Which brings to mind a little story I ran a few years ago - here it is again, from the archives:
(Yes, folks, it's satire)
DAVENPORT, IOWA -- While Catholics across the country pray for an end to the religious vocations crisis, many parishes are now reporting a sharp decline in extraordinary ministers, the lay volunteers who distribute communion to parishoners.
"It has gotten so bad we only have two eucharistic ministers for every one parishoner," said Nelda Roarke, an extraordinary minister at Sacred Heart Catholic Church in Davenport, Iowa. "I can remember the days when we had more people up here with the priest than we had people in the pews," Roarke said. "It looks like those days may be gone."
Gina Louvain, an extraordinary minister at Queen of Mercy Catholic Church in Birmingham, Ala., said she thinks people at her parish are just losing their commitment to service. "I guess people are just more interesting in praying in their pews or contemplating Christ or something, whatever that means," she said.
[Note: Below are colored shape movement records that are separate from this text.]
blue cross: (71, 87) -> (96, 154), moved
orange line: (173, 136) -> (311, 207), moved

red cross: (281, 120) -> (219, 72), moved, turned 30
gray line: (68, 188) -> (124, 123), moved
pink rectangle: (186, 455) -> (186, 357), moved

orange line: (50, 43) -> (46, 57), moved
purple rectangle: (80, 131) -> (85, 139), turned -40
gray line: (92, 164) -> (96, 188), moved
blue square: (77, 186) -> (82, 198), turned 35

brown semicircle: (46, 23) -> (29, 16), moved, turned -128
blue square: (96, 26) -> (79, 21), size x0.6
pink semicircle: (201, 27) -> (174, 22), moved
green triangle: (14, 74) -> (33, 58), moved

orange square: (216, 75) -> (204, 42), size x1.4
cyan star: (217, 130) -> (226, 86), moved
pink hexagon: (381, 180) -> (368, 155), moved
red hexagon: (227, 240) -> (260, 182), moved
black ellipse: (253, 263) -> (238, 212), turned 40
"I've heard at one parish that the priest actually distributes communion by himself now," said Louvain.
In an attempt to counter the shortage, Roarke is hosting a spiritual retreat for current extraordinary ministers, as well as for those who feel God may be calling them to the job. "People need to know about the rich spiritual heritage eucharistic ministers have," Roarke said. "Why, I believe, Saints Peter and Andrew helped Jesus distribute bread and wine to the other disciples at the Last Supper. Well, at least that is what I am telling people anyway."
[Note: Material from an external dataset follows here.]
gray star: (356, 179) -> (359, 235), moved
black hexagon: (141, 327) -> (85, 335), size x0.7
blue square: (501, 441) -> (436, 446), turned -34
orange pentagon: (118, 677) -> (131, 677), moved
She has also designed buttons for extraodinary ministers to wear that state: I'm Extraordinary. "I think the Garmond font will really grab people," Roarke said. "The first thing parishoners will notice when they go up to receive communion is this button. It will remind them whose presence they are in."
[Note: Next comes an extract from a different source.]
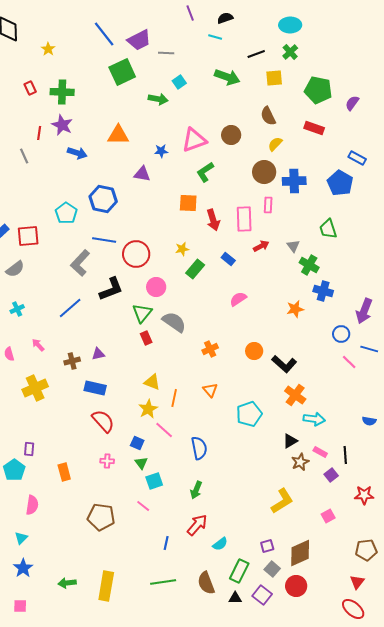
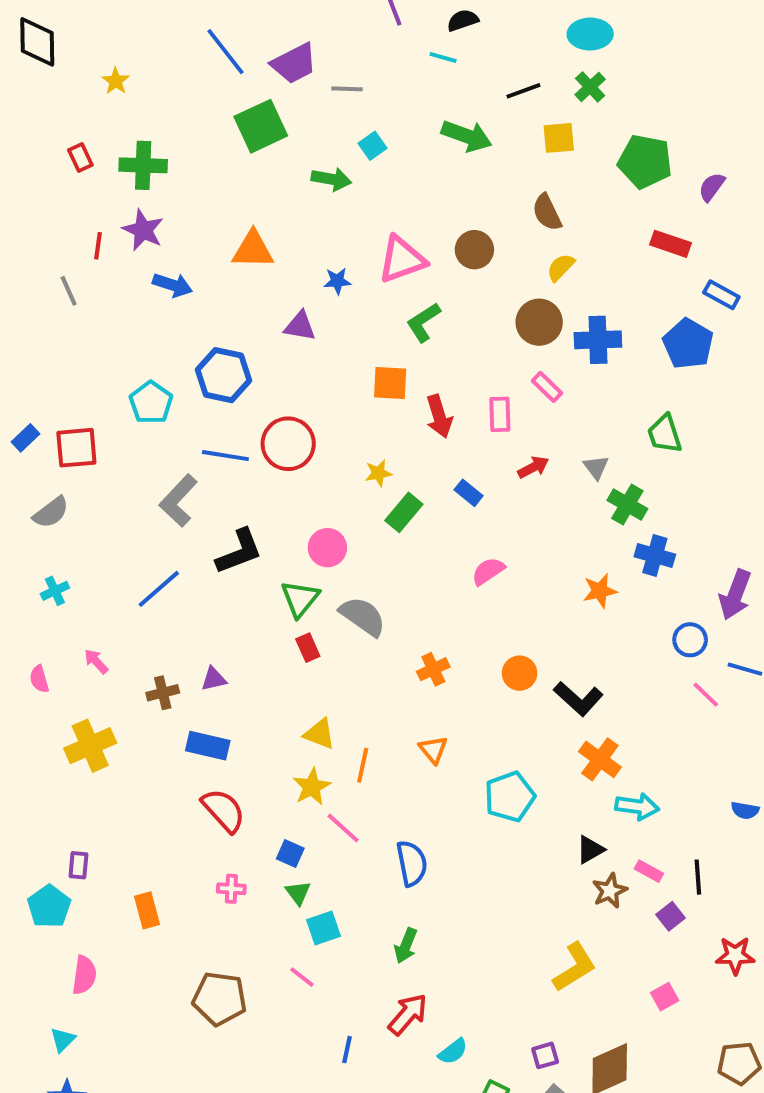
red rectangle: (314, 128) -> (670, 244), moved
pink rectangle: (268, 205) -> (547, 387), turned -49
pink rectangle: (244, 219) -> (500, 414), size x0.7
red circle: (136, 254) -> (288, 444), moved

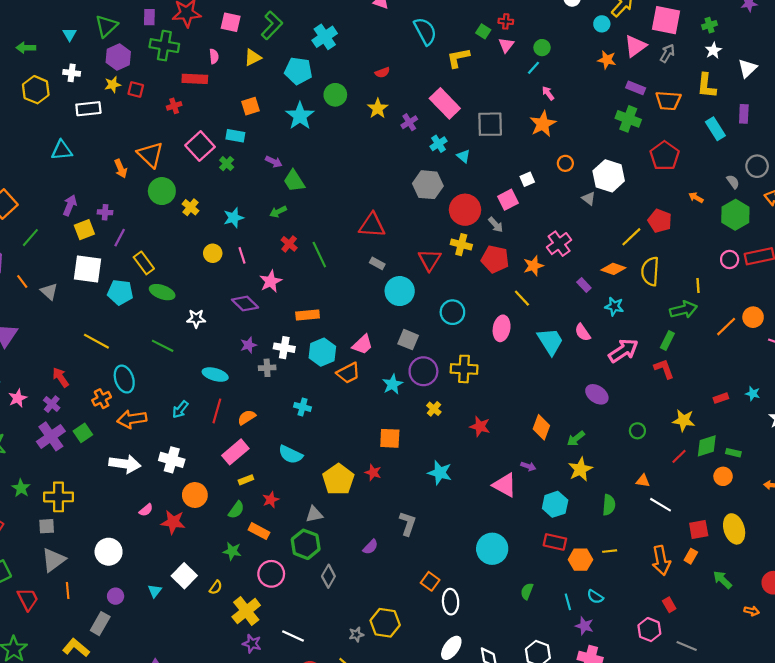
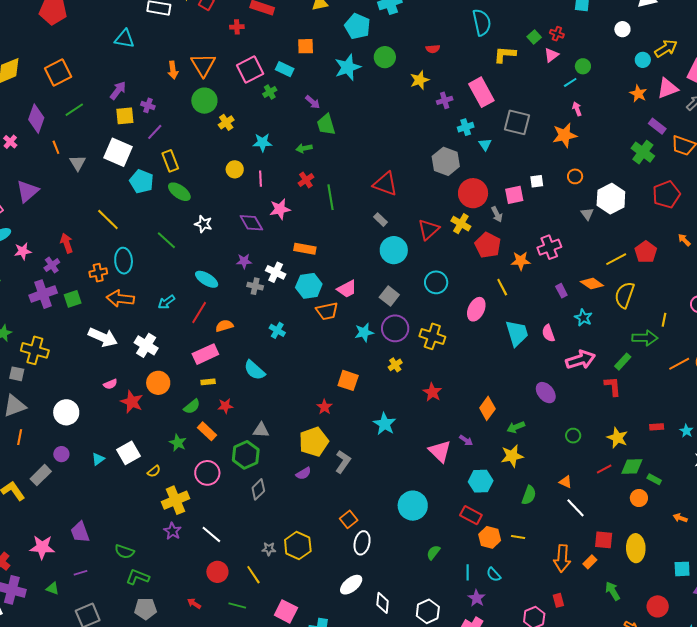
yellow pentagon: (338, 479) -> (314, 442), moved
Benny Fiedler, who serves as an extraordinary minister at St. John the Baptist Church in El Paso, Texas, said he hopes people will heed the call and start volunteering again. "Sometimes Catholics just don't realize what they have," he said. "Back when Catholics used to believe these hosts were actually Jesus' body, nobody but the priest would be allowed to touch them. But now that we have advanced in our wisdom and knowledge, we are now allowed to do almost as much as the priests do."